Dans le Jura on est ponctuel et c'est donc pile à 10h03 (3 minutes après les pros), que le départ est lancé. La cohue est indescriptible, je dois bien rester 50 m derrière JB qui m'échappe alors qu'il passe au dessus d'un trottoir. Je parviens juste à maintenir un contact visuel avec Fabrice. Mon plan de course est déjà à l'eau. Petit à petit la pression de la foule se fait moins grande à mesure qu'on approche des portes de la ville. Une dernière trémie et c'est la première côte qui s'annonce. Je suis maintenant dans un pack d'une vingtaine de coureurs avec Fabrice. Le rythme est assez fort mais à l'abri ça va. En fait la course n'est pas encore stabilisée, alors que la pente s'accentue, certains accélèrent et d'autres lachent. Avec Fabrice on décide de calmer un peu le jeu et on agglomère quelques coureurs autour de nous. Quelques km plus loin on peut constater les dégats, nous ne sommes plus qu'une dizaine, un ou deux s'échappant vers l'avant mais le reste n'ayant pu supporter les coups d'accordéons.
Les moments qui suivent sont les meilleurs : dans un petit pack qui roule bien, je ne suis pas encore fatigué, il ne reste que des patineurs d'un niveau comparable. Dans ces moments là on a l'impression qu'on pourrait rouler à l'infini, que ça ne s'arrêtera jamais. Mais voilà, tout comme dans la vie ce n'est pas vrai, rien ne dure éternellement. C'est la dernière ascension de 5km qui met fin à ma rêverie. Devant, un mec s'excite à lancer des attaques et à chaque fois il faut en remettre une couche. Je hais ce mec car je sens que je ne vais pas tenir. Un par un les coureurs sautent, je prend mon ticket à la moitié de la côte. Encore une fois un moment de solitude totale, on vient d'être laché, on est crevé, démoralisé, tout seul, et ça continue à grimper. Alors on sert les dents par ce que c'est maintenant que la course se joue, c'est maintenant qu'il ne faut pas craquer. Je remonte des concurrents qui eux aussi sont passés dans le rouge, et je finis par faire un mini-peloton avec une élite féminine.
Il ne reste plus que 5 km, plus de côte, on pourrait se croire sauvé mais une dernière épreuve nous attend. Depuis l'année dernière la DDE locale a changé le revêtement sur cette fin de parcours : c'est du pur gratton qui vous fait remonter les vibrations jusque dans les dents.
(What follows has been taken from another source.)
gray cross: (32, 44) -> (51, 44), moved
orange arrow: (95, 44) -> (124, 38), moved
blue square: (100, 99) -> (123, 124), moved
C'est horrible surtout quand on est fatigué, chaque coup de patin est donné avec réticence. Ce n'est plus un sport de glisse mais un sport de gratte ! Et le pire n'est pas encore passé. En effet pendant toute la course nous avons eu le vent dans le dos, mais l'arrivée elle se fait avec le vent de face. Quel choc, dans la dernière ligne droite (200m) je me croyais en plein cauchemard : je poussais comme un fou et je ne bougeais presque pas.
Ce n'est qu'une fois la ligne d'arrivée franchie que je me suis rendu compte de combien jai donné pendant cette course. J'ai les poumons qui raclent comme le dernier des fumeurs après une soirée de débauche (ça vaut le coup de faire du sport puisqu'on se tue à vous le dire !).